* **Entries shown**
=======

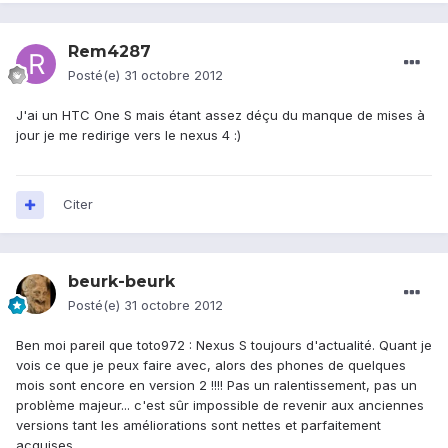
Rem4287
Posté(e)
31 octobre 2012
J'ai un HTC One S mais étant assez déçu du manque de mises à
jour je me redirige vers le nexus 4 :)
Citer
beurk-beurk
Posté(e)
31 octobre 2012
Ben moi pareil que toto972 : Nexus S toujours d'actualité. Quant je
vois ce que je peux faire avec, alors des phones de quelques
mois sont encore en version 2 !!!! Pas un ralentissement, pas un
problème majeur... c'est sûr impossible de revenir aux anciennes
versions tant les améliorations sont nettes et parfaitement
acquises.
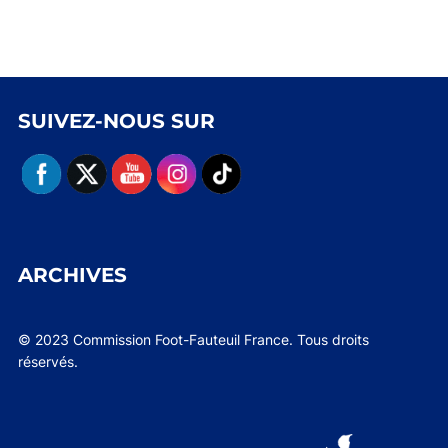
SUIVEZ-NOUS SUR
ARCHIVES
© 2023 Commission Foot-Fauteuil France. Tous droits
réservés.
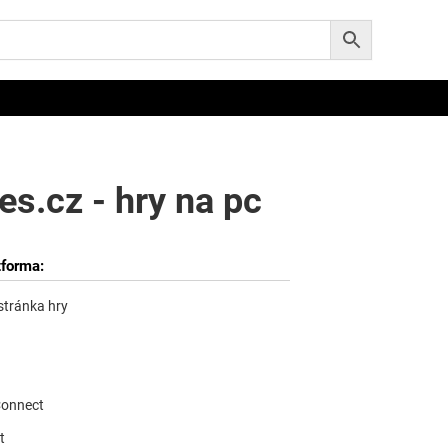
s.cz - hry na pc
tforma:
 stránka hry
Connect
t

=======

* **What this task involves**
All lines above containing the string "sont" are to be collected.

* **Answer space**
mois sont encore en version 2 !!!! Pas un ralentissement, pas un
versions tant les améliorations sont nettes et parfaitement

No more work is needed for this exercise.